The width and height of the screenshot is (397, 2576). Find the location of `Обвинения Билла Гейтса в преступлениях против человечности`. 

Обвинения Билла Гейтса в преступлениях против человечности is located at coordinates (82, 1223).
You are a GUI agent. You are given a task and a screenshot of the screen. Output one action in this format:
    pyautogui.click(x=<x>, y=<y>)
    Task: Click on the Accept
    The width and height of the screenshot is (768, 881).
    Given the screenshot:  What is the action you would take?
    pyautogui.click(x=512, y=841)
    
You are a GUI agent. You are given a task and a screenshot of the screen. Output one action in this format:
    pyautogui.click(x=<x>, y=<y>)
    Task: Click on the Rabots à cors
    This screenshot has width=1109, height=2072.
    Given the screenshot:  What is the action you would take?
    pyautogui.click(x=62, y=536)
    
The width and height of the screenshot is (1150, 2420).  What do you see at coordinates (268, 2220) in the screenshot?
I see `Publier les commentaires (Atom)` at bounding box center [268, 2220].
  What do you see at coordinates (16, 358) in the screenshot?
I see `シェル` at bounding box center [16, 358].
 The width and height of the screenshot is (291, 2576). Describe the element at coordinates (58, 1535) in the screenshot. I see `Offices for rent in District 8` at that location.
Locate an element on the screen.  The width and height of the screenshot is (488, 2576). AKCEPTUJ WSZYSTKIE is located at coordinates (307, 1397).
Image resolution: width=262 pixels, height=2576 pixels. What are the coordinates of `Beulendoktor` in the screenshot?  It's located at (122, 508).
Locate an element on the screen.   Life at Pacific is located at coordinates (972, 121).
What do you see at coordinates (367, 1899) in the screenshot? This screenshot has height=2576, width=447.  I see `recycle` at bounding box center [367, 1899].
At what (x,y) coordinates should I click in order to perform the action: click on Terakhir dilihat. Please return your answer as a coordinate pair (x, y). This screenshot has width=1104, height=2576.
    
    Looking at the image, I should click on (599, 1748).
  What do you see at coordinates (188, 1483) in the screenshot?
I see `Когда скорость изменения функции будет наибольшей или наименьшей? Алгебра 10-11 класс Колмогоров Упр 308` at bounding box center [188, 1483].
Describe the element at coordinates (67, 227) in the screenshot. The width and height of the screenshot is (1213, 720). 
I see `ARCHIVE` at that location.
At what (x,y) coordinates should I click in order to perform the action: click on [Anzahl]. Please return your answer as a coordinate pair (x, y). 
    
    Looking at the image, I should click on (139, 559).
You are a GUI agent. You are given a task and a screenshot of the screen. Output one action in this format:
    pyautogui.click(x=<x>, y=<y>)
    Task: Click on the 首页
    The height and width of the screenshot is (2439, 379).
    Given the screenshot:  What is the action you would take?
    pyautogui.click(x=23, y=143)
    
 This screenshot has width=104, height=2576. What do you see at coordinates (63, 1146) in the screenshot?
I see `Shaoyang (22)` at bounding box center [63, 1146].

□ □ □

Whatever appears in the lines above should be copied exactly.

Solution to this problem →
The width and height of the screenshot is (397, 2576). Find the location of `Обвинения Билла Гейтса в преступлениях против человечности`. 

Обвинения Билла Гейтса в преступлениях против человечности is located at coordinates (82, 1223).
You are a GUI agent. You are given a task and a screenshot of the screen. Output one action in this format:
    pyautogui.click(x=<x>, y=<y>)
    Task: Click on the Accept
    The width and height of the screenshot is (768, 881).
    Given the screenshot:  What is the action you would take?
    pyautogui.click(x=512, y=841)
    
You are a GUI agent. You are given a task and a screenshot of the screen. Output one action in this format:
    pyautogui.click(x=<x>, y=<y>)
    Task: Click on the Rabots à cors
    This screenshot has width=1109, height=2072.
    Given the screenshot:  What is the action you would take?
    pyautogui.click(x=62, y=536)
    
The width and height of the screenshot is (1150, 2420).  What do you see at coordinates (268, 2220) in the screenshot?
I see `Publier les commentaires (Atom)` at bounding box center [268, 2220].
  What do you see at coordinates (16, 358) in the screenshot?
I see `シェル` at bounding box center [16, 358].
 The width and height of the screenshot is (291, 2576). Describe the element at coordinates (58, 1535) in the screenshot. I see `Offices for rent in District 8` at that location.
Locate an element on the screen.  The width and height of the screenshot is (488, 2576). AKCEPTUJ WSZYSTKIE is located at coordinates (307, 1397).
Image resolution: width=262 pixels, height=2576 pixels. What are the coordinates of `Beulendoktor` in the screenshot?  It's located at (122, 508).
Locate an element on the screen.   Life at Pacific is located at coordinates (972, 121).
What do you see at coordinates (367, 1899) in the screenshot? This screenshot has height=2576, width=447.  I see `recycle` at bounding box center [367, 1899].
At what (x,y) coordinates should I click in order to perform the action: click on Terakhir dilihat. Please return your answer as a coordinate pair (x, y). This screenshot has width=1104, height=2576.
    
    Looking at the image, I should click on (599, 1748).
  What do you see at coordinates (188, 1483) in the screenshot?
I see `Когда скорость изменения функции будет наибольшей или наименьшей? Алгебра 10-11 класс Колмогоров Упр 308` at bounding box center [188, 1483].
Describe the element at coordinates (67, 227) in the screenshot. The width and height of the screenshot is (1213, 720). 
I see `ARCHIVE` at that location.
At what (x,y) coordinates should I click in order to perform the action: click on [Anzahl]. Please return your answer as a coordinate pair (x, y). 
    
    Looking at the image, I should click on (139, 559).
You are a GUI agent. You are given a task and a screenshot of the screen. Output one action in this format:
    pyautogui.click(x=<x>, y=<y>)
    Task: Click on the 首页
    The height and width of the screenshot is (2439, 379).
    Given the screenshot:  What is the action you would take?
    pyautogui.click(x=23, y=143)
    
 This screenshot has width=104, height=2576. What do you see at coordinates (63, 1146) in the screenshot?
I see `Shaoyang (22)` at bounding box center [63, 1146].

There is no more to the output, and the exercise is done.